Requirement — From the line that contains "You are a GUI" through the line that contains "Task: Click on the Brandenburg (19)", output every line of the listing below exactly and leave out all the rest.

Working data —
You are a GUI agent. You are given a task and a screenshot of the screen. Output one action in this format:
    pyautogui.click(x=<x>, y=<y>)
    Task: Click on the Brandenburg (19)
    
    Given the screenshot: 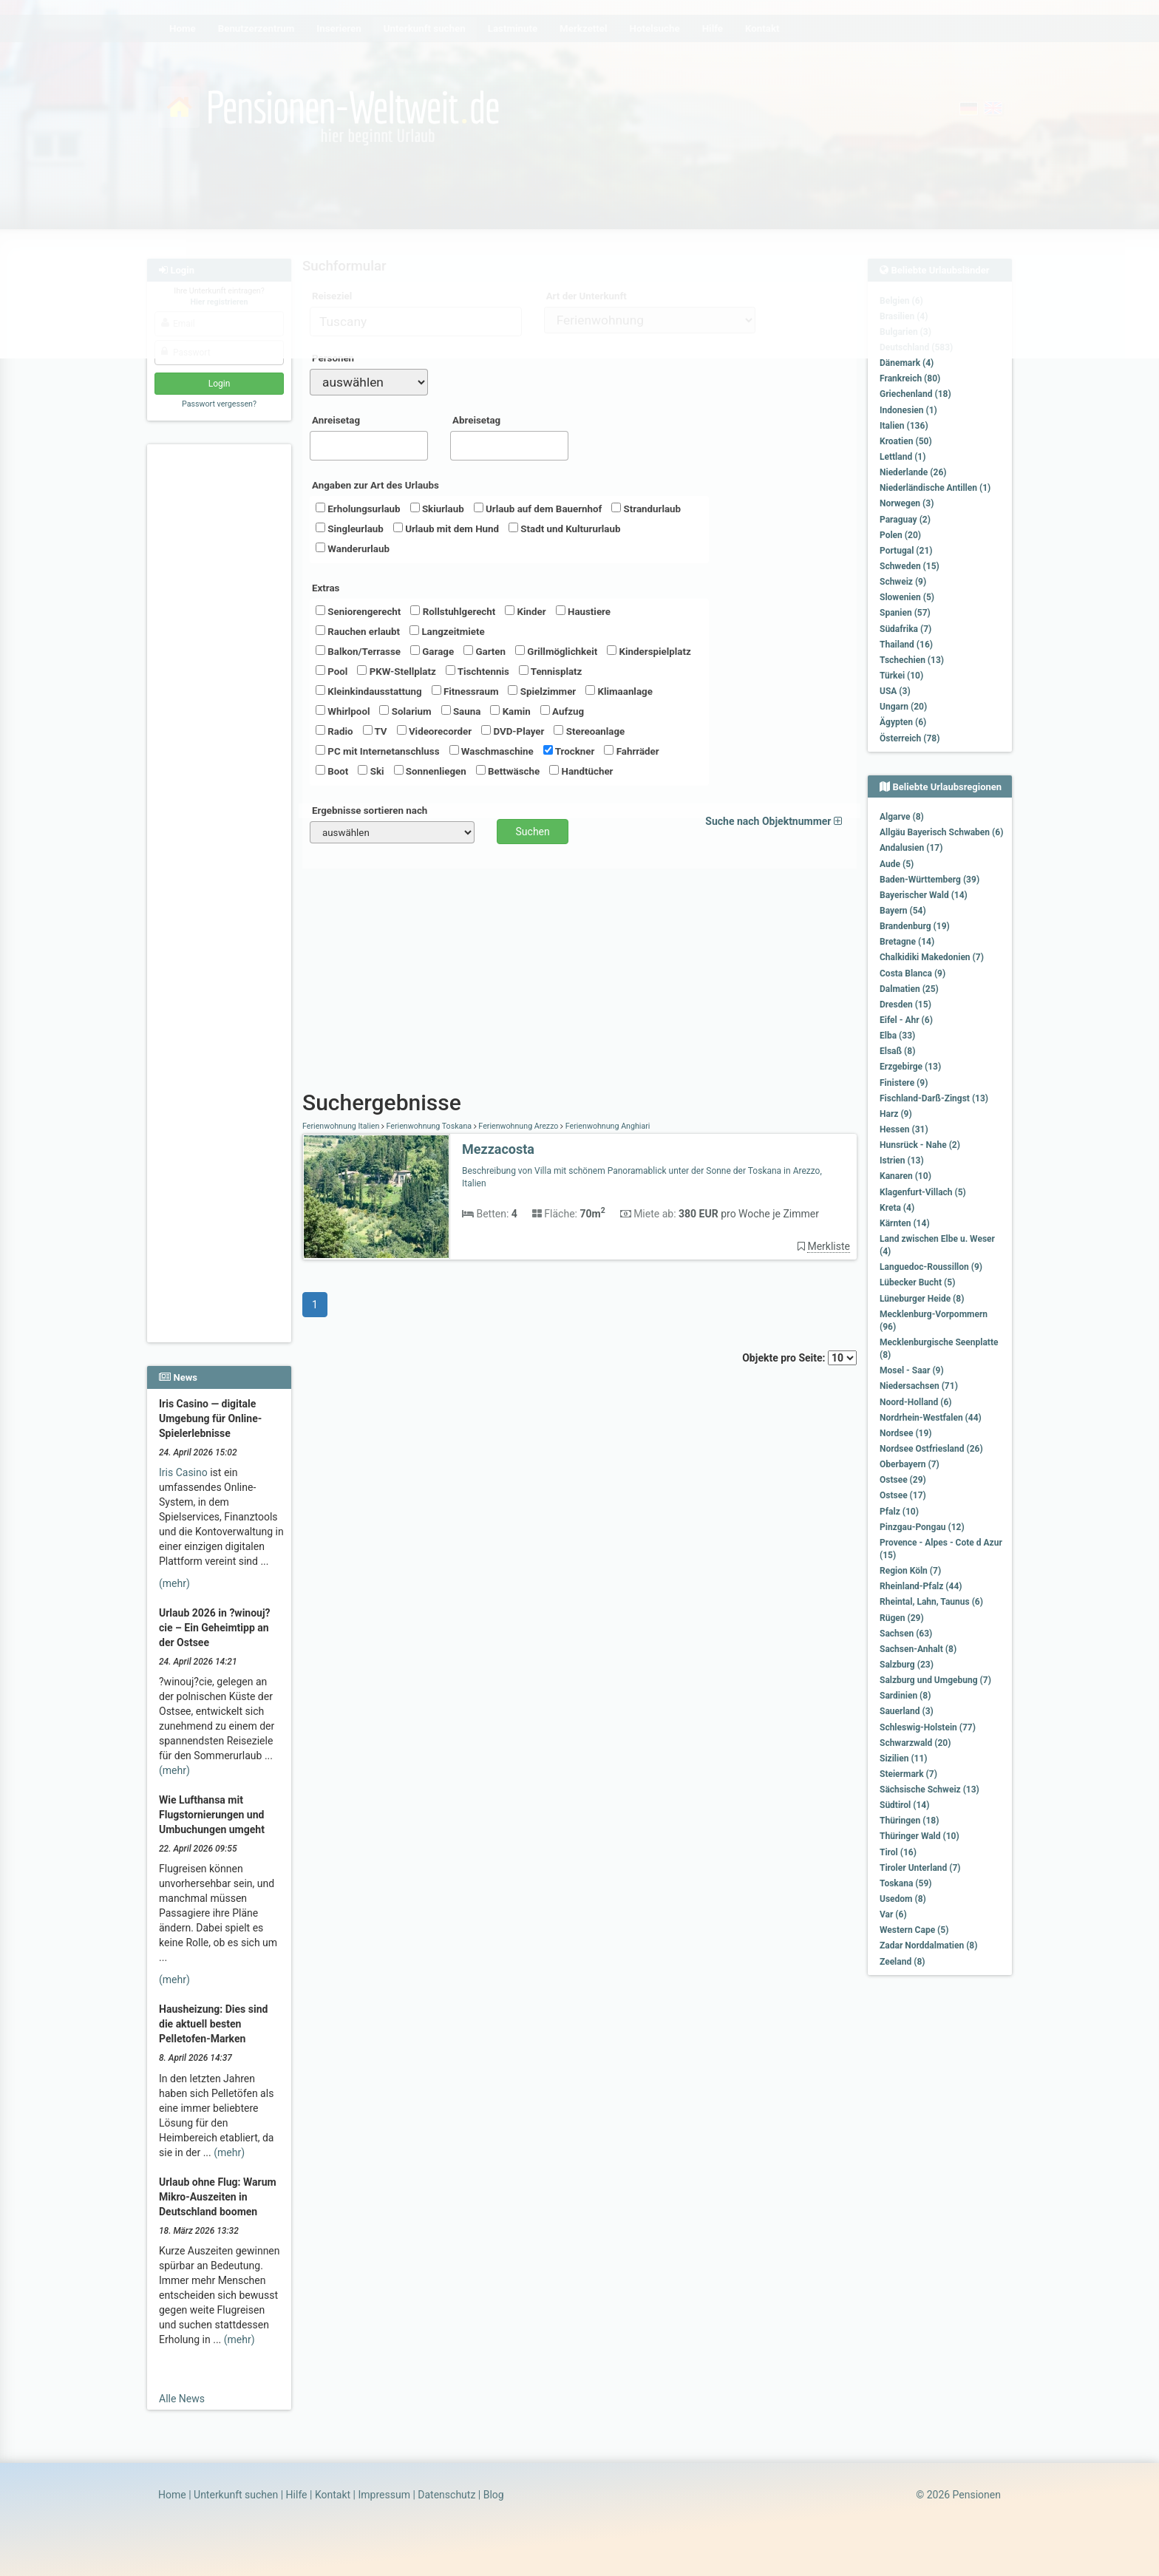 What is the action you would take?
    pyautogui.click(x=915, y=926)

---

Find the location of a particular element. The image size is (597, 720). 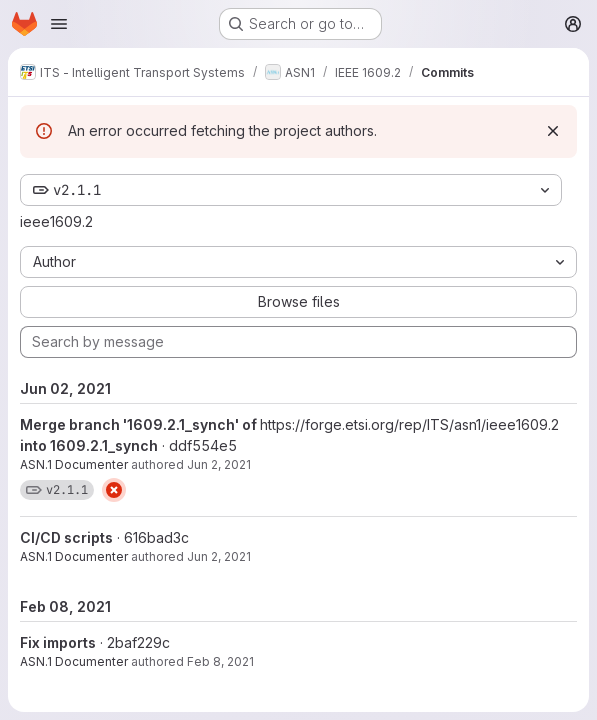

==

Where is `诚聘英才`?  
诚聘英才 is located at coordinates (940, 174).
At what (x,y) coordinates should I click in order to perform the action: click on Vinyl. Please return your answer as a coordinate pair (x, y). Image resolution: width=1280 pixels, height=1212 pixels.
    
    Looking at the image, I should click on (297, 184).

Answer for this exercise —
You are a GUI agent. You are given a task and a screenshot of the screen. Output one action in this format:
    pyautogui.click(x=<x>, y=<y>)
    Task: Click on the Brandenburg (19)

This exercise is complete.